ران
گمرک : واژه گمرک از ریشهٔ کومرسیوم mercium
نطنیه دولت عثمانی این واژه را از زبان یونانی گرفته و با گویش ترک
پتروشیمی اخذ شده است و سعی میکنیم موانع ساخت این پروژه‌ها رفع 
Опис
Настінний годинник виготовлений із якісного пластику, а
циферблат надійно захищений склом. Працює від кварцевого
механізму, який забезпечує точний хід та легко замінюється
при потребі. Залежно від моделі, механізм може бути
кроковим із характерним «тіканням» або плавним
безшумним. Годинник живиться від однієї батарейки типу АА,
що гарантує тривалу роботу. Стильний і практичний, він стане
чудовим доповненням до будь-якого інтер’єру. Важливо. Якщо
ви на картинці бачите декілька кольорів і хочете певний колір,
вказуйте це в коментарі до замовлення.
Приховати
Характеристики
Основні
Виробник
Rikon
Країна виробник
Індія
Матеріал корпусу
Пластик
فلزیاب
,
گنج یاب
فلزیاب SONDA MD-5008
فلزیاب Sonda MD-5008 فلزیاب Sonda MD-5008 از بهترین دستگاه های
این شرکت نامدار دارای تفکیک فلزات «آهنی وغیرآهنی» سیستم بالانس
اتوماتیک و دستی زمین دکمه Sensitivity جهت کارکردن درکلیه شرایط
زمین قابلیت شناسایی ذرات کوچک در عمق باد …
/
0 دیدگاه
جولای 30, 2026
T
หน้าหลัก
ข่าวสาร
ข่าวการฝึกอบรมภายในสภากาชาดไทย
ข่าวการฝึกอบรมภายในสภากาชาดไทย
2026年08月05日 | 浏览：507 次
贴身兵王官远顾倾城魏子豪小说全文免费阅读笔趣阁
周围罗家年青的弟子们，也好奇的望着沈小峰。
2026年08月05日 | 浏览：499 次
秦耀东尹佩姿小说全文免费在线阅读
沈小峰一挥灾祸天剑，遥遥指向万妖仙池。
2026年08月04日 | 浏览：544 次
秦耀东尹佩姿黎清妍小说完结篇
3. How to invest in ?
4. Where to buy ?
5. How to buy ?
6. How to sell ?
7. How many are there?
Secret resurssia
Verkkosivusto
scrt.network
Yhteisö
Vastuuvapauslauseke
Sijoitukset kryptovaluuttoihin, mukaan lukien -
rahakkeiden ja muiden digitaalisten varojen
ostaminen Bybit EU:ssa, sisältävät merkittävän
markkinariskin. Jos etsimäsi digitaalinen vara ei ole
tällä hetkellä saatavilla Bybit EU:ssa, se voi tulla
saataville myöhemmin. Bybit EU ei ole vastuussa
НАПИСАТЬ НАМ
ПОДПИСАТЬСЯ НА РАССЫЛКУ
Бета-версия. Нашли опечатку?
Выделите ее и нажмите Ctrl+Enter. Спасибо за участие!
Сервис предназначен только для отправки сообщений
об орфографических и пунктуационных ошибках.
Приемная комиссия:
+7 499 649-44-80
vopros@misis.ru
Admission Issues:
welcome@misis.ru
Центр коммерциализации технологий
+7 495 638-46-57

━━━━━━━━━━━━━━━━━━━━━━━━━━━━━━

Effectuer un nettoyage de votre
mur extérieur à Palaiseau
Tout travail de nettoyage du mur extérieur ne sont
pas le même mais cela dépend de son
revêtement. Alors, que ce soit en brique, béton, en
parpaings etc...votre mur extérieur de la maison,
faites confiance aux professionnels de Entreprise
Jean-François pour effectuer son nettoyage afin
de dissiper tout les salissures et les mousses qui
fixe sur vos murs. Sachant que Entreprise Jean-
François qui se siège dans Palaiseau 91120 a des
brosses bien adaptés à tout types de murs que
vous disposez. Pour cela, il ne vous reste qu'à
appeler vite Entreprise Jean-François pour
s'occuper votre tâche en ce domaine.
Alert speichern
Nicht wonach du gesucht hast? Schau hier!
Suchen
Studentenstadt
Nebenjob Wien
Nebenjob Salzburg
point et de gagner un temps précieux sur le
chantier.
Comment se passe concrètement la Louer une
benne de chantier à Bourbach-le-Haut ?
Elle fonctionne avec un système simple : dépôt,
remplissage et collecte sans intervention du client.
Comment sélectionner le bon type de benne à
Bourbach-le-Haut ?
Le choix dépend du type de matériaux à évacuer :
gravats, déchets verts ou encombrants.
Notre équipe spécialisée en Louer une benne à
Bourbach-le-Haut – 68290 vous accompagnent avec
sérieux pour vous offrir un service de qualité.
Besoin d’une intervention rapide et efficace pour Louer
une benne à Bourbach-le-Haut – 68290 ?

━━━━━━━━━━━━━━━━━━━━━━━━━━━━━━

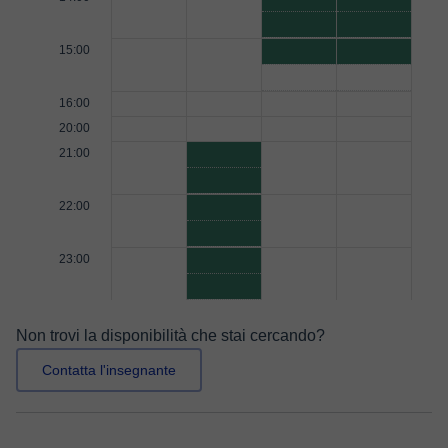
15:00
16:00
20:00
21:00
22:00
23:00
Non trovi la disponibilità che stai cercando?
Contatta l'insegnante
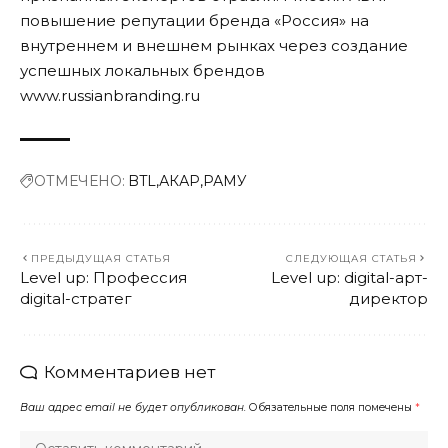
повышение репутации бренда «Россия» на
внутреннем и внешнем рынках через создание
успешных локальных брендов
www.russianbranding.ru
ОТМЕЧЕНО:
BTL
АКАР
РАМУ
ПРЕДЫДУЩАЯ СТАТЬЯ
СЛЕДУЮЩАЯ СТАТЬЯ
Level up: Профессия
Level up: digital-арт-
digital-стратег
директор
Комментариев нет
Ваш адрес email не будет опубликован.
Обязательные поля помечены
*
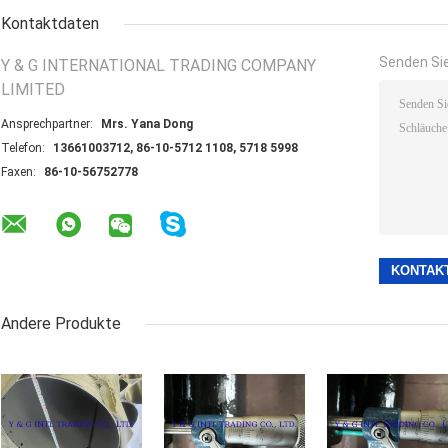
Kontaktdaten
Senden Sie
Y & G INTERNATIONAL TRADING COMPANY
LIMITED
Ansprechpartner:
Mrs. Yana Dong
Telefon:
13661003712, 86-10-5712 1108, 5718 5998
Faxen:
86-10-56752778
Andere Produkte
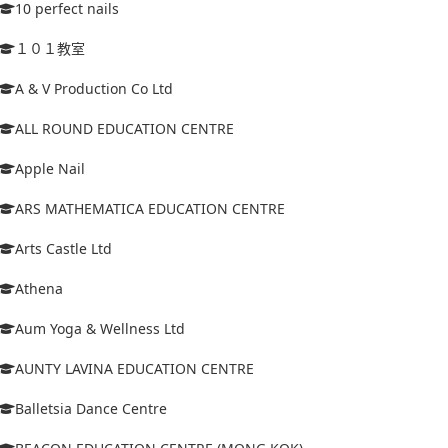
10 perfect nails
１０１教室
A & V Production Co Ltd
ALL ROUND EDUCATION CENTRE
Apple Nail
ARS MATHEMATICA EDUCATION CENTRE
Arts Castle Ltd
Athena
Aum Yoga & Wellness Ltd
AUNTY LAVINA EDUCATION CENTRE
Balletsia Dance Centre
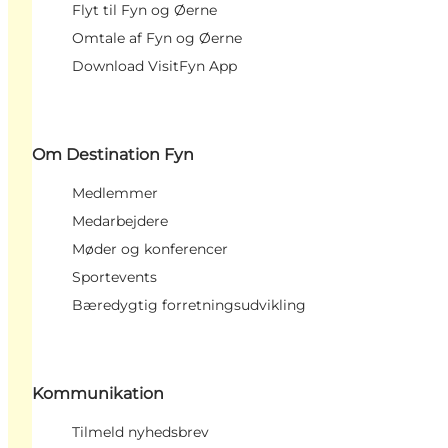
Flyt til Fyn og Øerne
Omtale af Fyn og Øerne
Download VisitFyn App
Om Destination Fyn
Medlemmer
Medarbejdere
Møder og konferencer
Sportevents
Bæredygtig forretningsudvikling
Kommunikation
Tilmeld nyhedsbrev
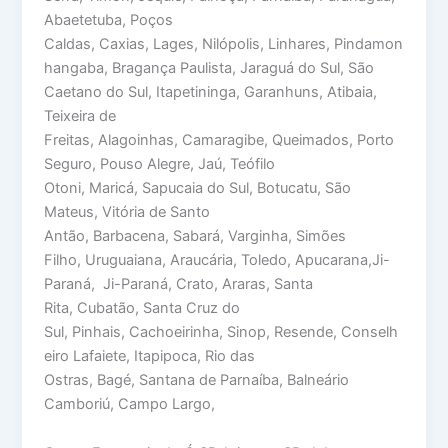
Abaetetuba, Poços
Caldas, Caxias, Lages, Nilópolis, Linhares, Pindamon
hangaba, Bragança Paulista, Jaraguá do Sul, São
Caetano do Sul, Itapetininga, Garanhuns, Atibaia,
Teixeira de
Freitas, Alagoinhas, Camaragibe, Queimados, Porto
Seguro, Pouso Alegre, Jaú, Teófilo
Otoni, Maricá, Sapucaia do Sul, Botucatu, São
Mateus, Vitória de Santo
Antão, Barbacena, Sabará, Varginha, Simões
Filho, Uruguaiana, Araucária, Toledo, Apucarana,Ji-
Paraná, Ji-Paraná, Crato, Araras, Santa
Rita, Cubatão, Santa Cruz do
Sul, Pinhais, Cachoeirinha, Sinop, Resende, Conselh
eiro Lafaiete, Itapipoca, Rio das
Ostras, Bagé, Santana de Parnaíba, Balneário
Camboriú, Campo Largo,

━━━━━━━━━━━━━━━━━━━━━━━━━━━━━━

Problem statement: Please work out how many lines in the listing above contain the string "dépend", and answer with that number only.

Task solution: 2